É relevante mencionar que por meio da Resolução 388/2008, o Supremo Tribunal Federal regulamentou o procedimento de edição, revisão e cancelamento de súmulas vinculantes, colocando fim no expediente de aprovação instantânea e não previamente anunciada dessas súmulas. Isso porque não vinha sendo observada a possibilidade de participação de terceiros com aptidão em contribuir para o debate das propostas concernentes às mencionadas súmulas, como amici curiae. Com o advento desta Resolução, todas as propostas de criação, revisão ou cancelamento de súmula vinculante deverão ser publicadas no Diário da Justiça, abrindo-se prazo de cinco dias para manifestação de eventuais interessados.
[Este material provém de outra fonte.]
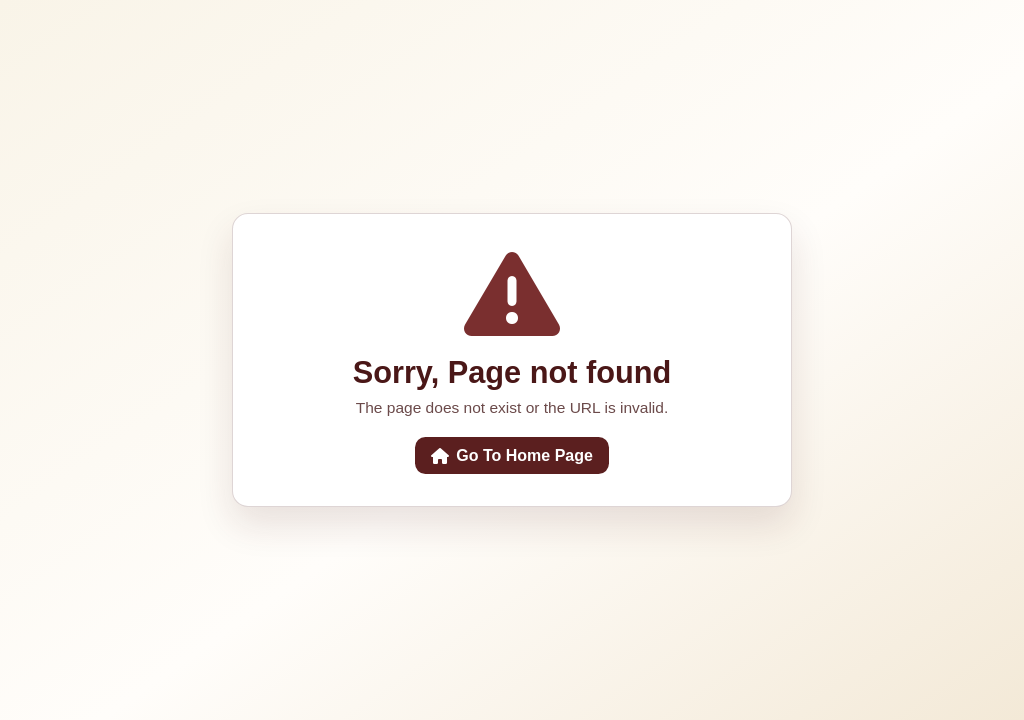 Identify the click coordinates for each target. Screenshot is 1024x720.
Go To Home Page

Expostos alguns conceitos e atribuições, ver-se-á os principais argumentos utilizados contra a edição de súmulas vinculantes, e outros posicionamentos favoráveis ao instituto. Alguns juristas pátrios afirmam que certos princípios constitucionais foram feridos com a implantação de tais súmulas, sendo, estas, inconstitucionais.

 

3. Os princípios constitucionais relacionados às súmulas vinculantes

Inicialmente, para melhor análise, faz-se necessário conceituar o que se entende no meio jurídico por princípios constitucionais:

Princípios Constitucionais são normas jurídicas caracterizadas por seu grau de abstração e de generalidade, inscritas nos textos constitucionais formais, que estabelecem os valores e indicam a ideologia fundamentais de determinada Sociedade e de seu ordenamento jurídico. A partir deles todas as outras normas devem ser criadas, interpretadas e aplicadas. (CRUZ, 2006, p.106)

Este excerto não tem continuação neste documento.